Assigned task: Take every line from the listing below that includes "información" and copy it.

BEGIN Dataset records

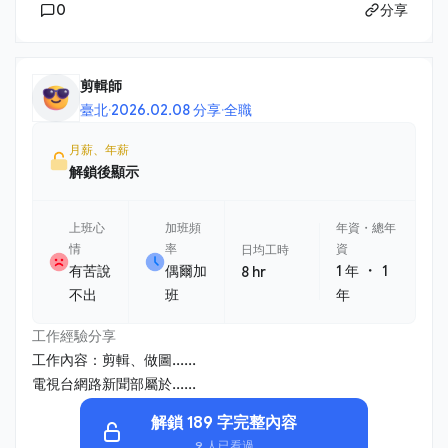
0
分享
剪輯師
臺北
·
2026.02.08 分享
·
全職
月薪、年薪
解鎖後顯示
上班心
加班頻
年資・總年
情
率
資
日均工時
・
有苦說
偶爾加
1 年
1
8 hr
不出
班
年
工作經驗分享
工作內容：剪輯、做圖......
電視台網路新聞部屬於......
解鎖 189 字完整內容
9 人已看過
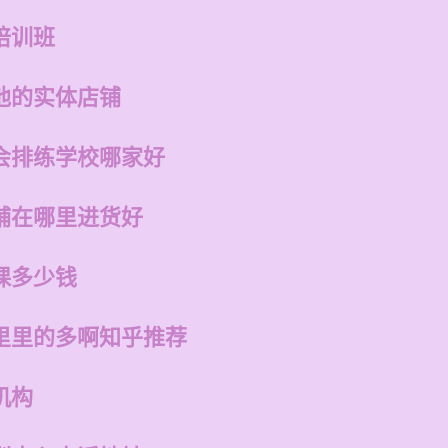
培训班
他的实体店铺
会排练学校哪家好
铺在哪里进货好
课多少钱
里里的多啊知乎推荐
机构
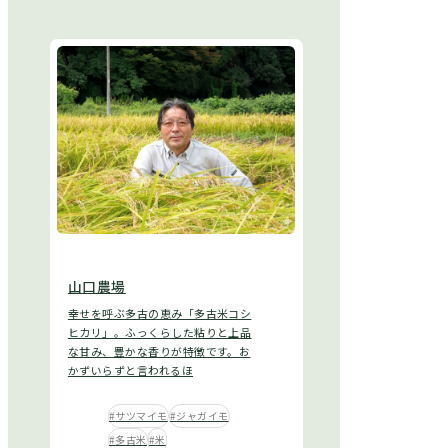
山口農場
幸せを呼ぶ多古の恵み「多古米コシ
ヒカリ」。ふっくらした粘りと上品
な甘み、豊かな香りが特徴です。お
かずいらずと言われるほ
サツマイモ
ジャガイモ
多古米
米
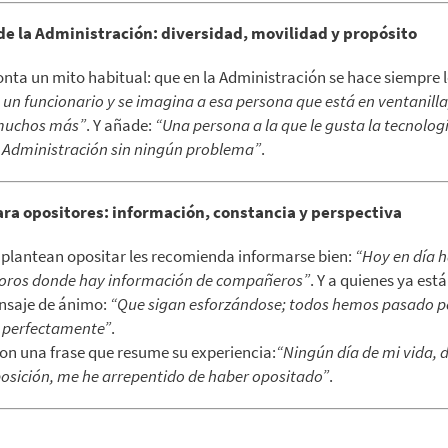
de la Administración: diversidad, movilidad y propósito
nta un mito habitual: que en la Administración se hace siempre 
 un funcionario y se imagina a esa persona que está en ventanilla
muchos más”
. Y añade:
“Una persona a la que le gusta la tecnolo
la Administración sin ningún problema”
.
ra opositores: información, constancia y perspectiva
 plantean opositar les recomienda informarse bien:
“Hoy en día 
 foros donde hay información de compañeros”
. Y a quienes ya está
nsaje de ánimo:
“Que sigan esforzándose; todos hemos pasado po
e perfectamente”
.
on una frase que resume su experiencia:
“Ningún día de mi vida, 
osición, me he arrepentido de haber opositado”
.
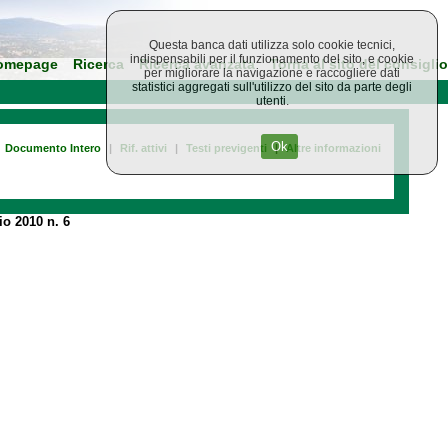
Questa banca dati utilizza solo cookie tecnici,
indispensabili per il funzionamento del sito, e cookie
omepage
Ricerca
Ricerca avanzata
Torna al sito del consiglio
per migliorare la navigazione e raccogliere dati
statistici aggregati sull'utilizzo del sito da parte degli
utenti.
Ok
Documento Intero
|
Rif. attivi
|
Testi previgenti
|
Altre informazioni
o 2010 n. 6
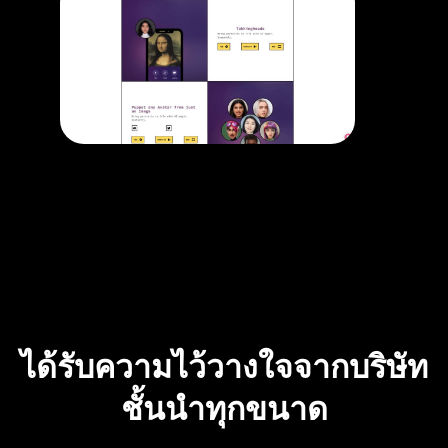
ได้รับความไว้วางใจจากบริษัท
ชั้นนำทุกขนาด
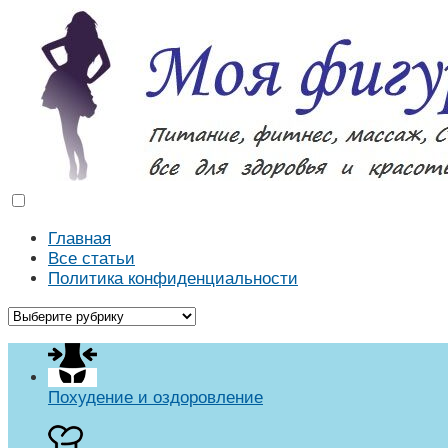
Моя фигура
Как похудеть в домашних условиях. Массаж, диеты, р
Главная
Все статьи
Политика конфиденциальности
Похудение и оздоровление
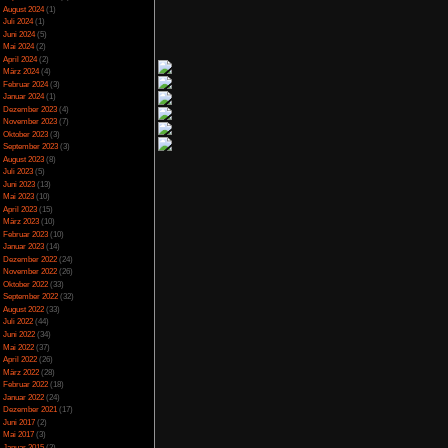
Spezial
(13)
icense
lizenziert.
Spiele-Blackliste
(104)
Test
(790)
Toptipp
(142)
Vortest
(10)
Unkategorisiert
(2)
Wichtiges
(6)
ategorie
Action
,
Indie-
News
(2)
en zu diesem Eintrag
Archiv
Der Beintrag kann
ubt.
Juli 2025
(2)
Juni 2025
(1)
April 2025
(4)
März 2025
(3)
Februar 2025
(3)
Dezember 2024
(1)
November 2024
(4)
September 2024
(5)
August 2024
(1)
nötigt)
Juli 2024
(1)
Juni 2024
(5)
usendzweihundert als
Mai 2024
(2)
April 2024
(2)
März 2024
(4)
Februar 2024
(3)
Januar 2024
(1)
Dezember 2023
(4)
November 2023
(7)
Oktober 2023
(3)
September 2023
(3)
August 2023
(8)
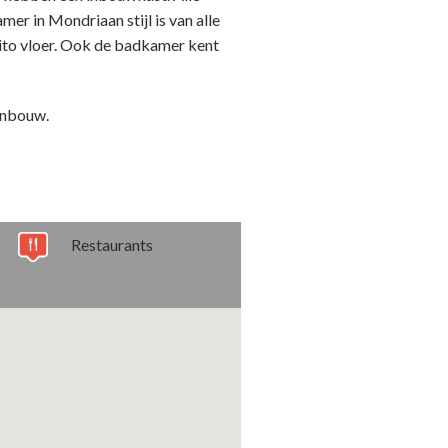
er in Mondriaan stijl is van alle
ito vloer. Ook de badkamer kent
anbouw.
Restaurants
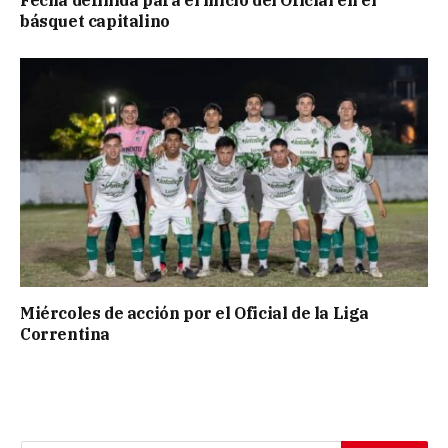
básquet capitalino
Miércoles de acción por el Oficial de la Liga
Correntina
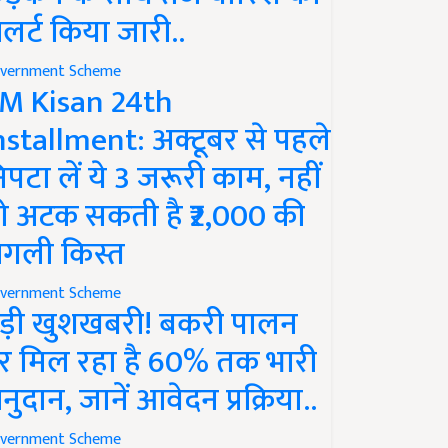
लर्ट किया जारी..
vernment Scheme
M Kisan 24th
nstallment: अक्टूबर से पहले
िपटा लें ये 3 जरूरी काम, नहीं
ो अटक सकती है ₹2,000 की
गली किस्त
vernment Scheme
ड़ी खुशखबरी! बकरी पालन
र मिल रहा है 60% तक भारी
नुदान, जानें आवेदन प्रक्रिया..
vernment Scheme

END Dataset records

Exercise answer:
ra opositores: información, constancia y perspectiva
 foros donde hay información de compañeros”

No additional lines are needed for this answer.